What to do: Retype the opening lines of the data exactly, stopping after the line that contains "45 Bà Hom, Quận 6". Skip every picture.

Saved entries:
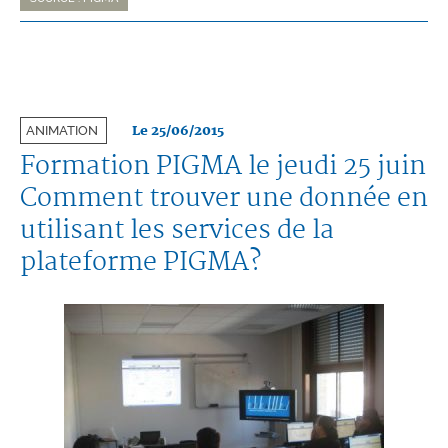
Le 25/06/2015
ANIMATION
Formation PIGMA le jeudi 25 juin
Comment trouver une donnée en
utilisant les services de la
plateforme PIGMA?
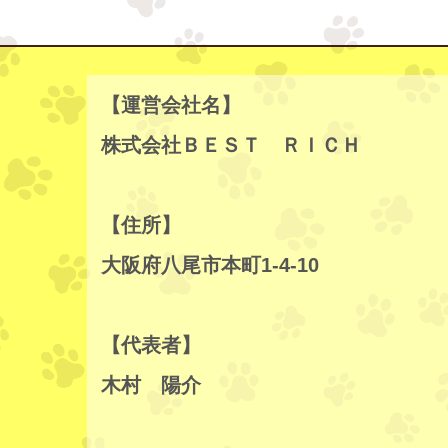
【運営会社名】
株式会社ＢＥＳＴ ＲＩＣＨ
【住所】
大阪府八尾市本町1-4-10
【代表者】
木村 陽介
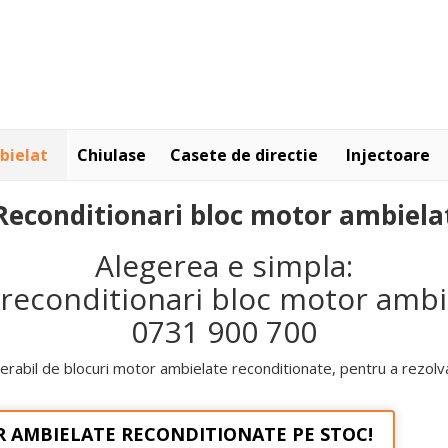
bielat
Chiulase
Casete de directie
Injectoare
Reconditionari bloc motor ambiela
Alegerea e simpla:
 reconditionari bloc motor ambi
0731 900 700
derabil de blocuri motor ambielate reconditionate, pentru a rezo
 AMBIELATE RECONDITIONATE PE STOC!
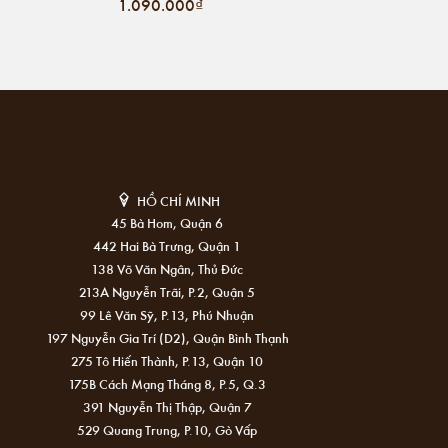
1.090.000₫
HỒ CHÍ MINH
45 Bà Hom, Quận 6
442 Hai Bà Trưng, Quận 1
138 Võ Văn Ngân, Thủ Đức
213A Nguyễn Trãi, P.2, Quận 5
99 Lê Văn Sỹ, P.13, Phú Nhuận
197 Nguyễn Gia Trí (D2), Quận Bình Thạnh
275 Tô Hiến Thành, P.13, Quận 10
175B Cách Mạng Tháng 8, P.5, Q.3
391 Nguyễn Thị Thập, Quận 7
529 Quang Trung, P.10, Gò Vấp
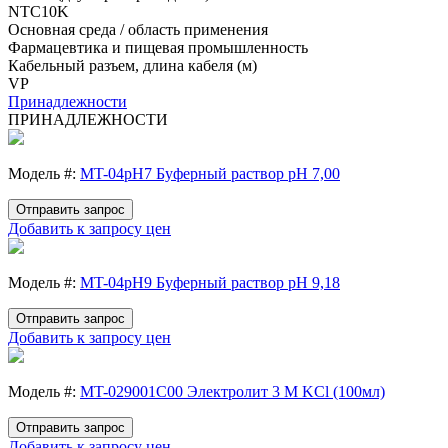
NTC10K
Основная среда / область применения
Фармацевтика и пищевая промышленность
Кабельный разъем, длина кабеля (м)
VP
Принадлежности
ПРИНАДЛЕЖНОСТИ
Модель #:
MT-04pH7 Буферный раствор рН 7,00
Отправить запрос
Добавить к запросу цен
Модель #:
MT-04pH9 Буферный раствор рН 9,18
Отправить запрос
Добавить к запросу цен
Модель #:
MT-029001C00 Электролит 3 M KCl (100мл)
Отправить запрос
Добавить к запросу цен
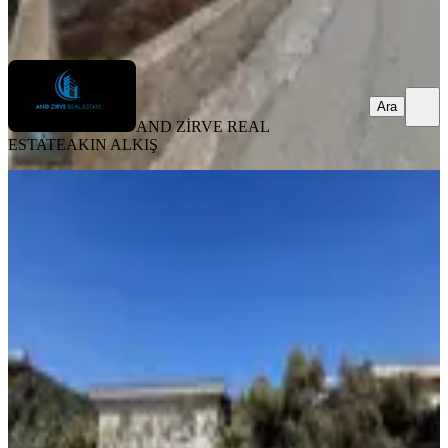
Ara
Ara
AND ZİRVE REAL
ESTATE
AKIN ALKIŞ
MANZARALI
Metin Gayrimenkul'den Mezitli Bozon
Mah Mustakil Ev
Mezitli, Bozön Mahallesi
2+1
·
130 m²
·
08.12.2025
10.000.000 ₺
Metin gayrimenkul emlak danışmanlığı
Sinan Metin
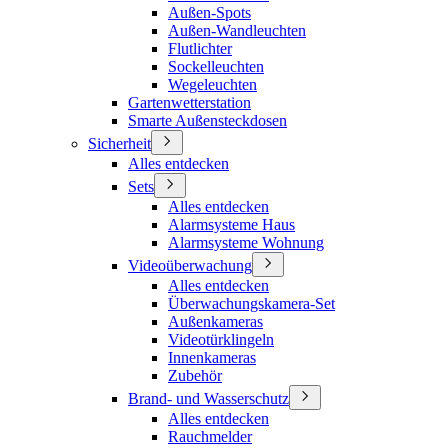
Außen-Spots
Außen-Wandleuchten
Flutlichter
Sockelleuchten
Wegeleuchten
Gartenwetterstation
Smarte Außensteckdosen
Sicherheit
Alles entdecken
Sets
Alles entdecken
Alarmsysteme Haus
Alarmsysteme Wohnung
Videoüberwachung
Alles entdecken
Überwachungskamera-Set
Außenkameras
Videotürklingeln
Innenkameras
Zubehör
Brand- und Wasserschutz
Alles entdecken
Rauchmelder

Answer to this problem:
Le 25/06/2015
ANIMATION
Formation PIGMA le jeudi 25 juin
Comment trouver une donnée en
utilisant les services de la
plateforme PIGMA?
【運営会社名】
株式会社ＢＥＳＴ ＲＩＣＨ
【住所】
大阪府八尾市本町1-4-10
【代表者】
木村 陽介
bielat
Chiulase
Casete de directie
Injectoare
Reconditionari bloc motor ambiela
Alegerea e simpla:
 reconditionari bloc motor ambi
0731 900 700
derabil de blocuri motor ambielate reconditionate, pentru a rezo
 AMBIELATE RECONDITIONATE PE STOC!
1.090.000₫
HỒ CHÍ MINH
45 Bà Hom, Quận 6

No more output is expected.